Transcribed page contents
((

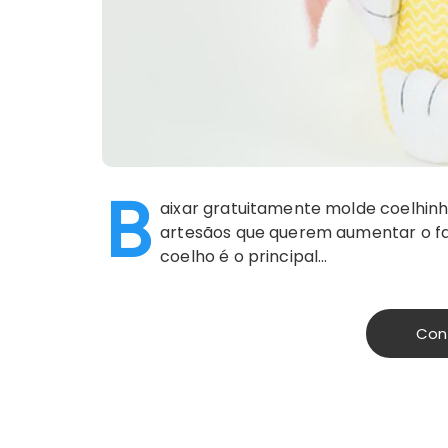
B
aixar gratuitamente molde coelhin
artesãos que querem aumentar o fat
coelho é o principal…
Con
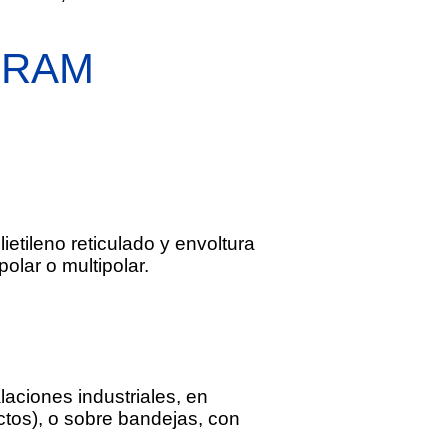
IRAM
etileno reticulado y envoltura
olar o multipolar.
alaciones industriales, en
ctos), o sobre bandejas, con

))
((

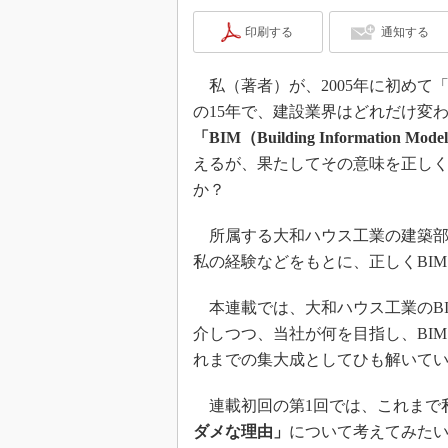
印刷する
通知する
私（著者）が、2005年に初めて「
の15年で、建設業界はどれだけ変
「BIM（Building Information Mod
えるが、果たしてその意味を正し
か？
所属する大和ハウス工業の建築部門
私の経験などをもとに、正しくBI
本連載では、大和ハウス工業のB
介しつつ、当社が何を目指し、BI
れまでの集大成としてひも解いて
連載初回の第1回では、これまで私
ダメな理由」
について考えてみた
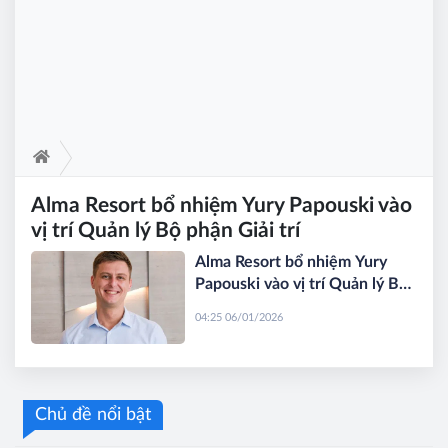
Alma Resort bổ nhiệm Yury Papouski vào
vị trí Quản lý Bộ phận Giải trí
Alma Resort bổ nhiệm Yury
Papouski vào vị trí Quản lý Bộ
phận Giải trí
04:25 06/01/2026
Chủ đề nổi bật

))
((

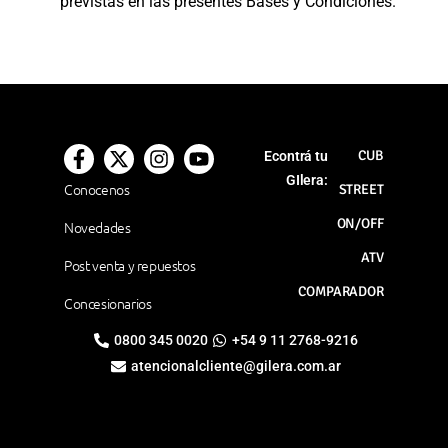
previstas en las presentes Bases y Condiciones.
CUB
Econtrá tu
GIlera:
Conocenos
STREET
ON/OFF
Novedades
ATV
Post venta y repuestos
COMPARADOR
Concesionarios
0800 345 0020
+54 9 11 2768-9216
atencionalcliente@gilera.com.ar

))

▶ [Problem statement] Scan the data above and copy each line containing the word "Resort".

▶ [Exercise answer]
Alma Resort bổ nhiệm Yury Papouski vào
Alma Resort bổ nhiệm Yury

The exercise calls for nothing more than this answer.